Getting to the Kimberley was quite a logistical challenge. With the collapse of Australia's major regional airline the year before, and the subsequent contraction of tourist services to the Kimberley, finding our way to the Mitchell Plateau was not as simple as could be hoped.

The easy bit was getting from the eastern seaboard to Darwin. Dave and Rachel met us in Darwin on the 1st of July after travelling from their home in Dunedin on the south island of New Zealand the day before. The evening was spent rechecking our gear and taking advantage of our last opportunity for beer and steak at the local pub.

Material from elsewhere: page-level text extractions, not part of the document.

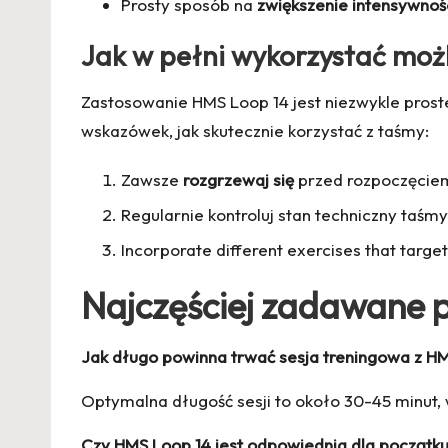
Prosty sposób na
zwiększenie intensywnoś
Jak w pełni wykorzystać moż
Zastosowanie HMS Loop 14 jest niezwykle proste
wskazówek, jak skutecznie korzystać z taśmy:
Zawsze
rozgrzewaj się
przed rozpoczęciem
Regularnie kontroluj stan techniczny taśmy
Incorporate different exercises that targe
Najczęściej zadawane 
Jak długo powinna trwać sesja treningowa z H
Optymalna długość sesji to około 30-45 minut,
Czy HMS Loop 14 jest odpowiednia dla początk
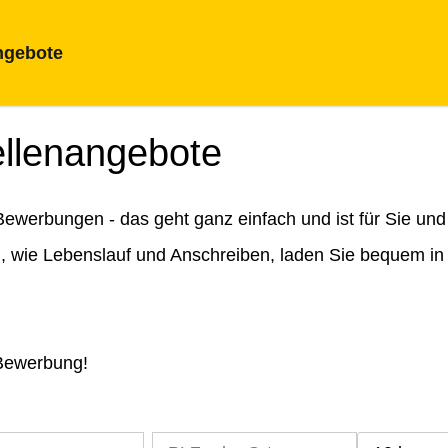
ngebote
ellenangebote
ewerbungen - das geht ganz einfach und ist für Sie und
n, wie Lebenslauf und Anschreiben, laden Sie bequem in
 Bewerbung!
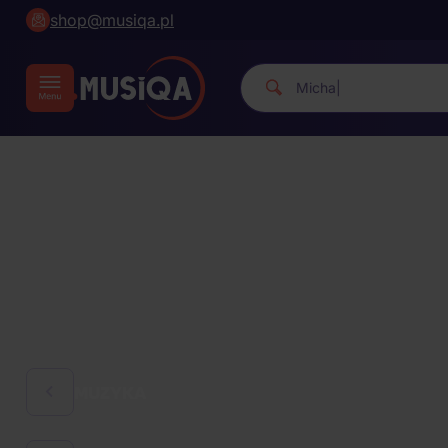
shop@musiqa.pl
Michael Jackson.
|
MUZYKA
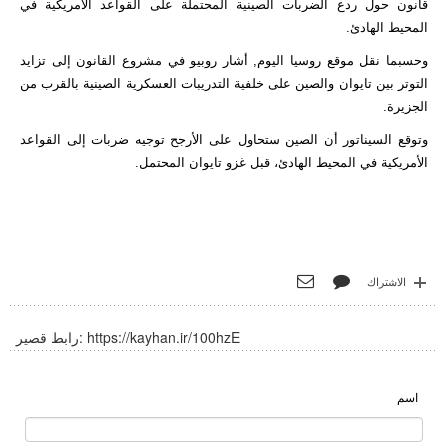
قانون حول ردع الضربات الصينية المحتملة على القواعد الأمريكية في
المحيط الهادئ.
وحسبما نقل موقع روسيا اليوم, أشار روبيو في مشروع القانون إلى تزايد
التوتر بين تايوان والصين على خلفية التدريبات العسكرية الصينية بالقرب من
الجزيرة.
وتوقع السيناتور أن الصين ستحاول على الأرجح توجيه ضربات إلى القواعد
الأمريكية في المحيط الهادئ، قبل غزو تايوان المحتمل.
الاشتراك
https://kayhan.ir/100hzE
رابط قصير:
اسم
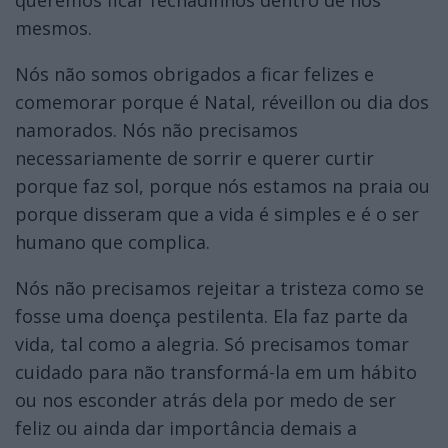
mesmos.
Nós não somos obrigados a ficar felizes e
comemorar porque é Natal, réveillon ou dia dos
namorados. Nós não precisamos
necessariamente de sorrir e querer curtir
porque faz sol, porque nós estamos na praia ou
porque disseram que a vida é simples e é o ser
humano que complica.
Nós não precisamos rejeitar a tristeza como se
fosse uma doença pestilenta. Ela faz parte da
vida, tal como a alegria. Só precisamos tomar
cuidado para não transformá-la em um hábito
ou nos esconder atrás dela por medo de ser
feliz ou ainda dar importância demais a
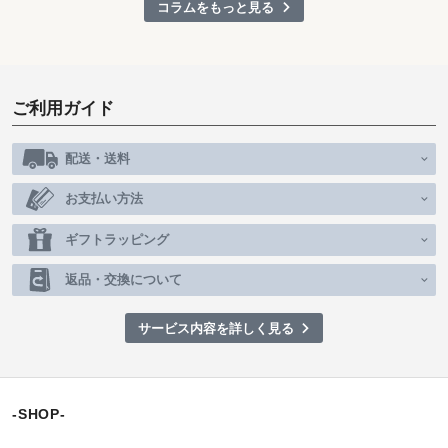
コラムをもっと見る
ご利用ガイド
配送・送料
お支払い方法
ギフトラッピング
返品・交換について
サービス内容を詳しく見る
-SHOP-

The next morning we were back at Darwin airport, boarding a turbo-prop flight to Kununurra in Western Australia. Because of quarantine regulations, we could not bring any fruit, vegetables or nuts across the border from the Northern Territory. We had allowed ourselves a couple of hours in Kununurra to buy most of our food. For an hour we madly rushed around the small Kununurra supermarket grabbing staples like biscuits, flour and rice. Before the trip commenced we had meticulously planned for each meal and came armed with a list of must-get items. After the shop, we spread our gear out on the veranda of the local Tourist information centre. The pile of food was large but we managed to divide it between the four of us, leaving some to put in the food cache. We planned to leave the food cache at the starting point of our walk, return to it after doing a 10 day loop, then use the food in the food cache to sustain us on our walk back to civilisation.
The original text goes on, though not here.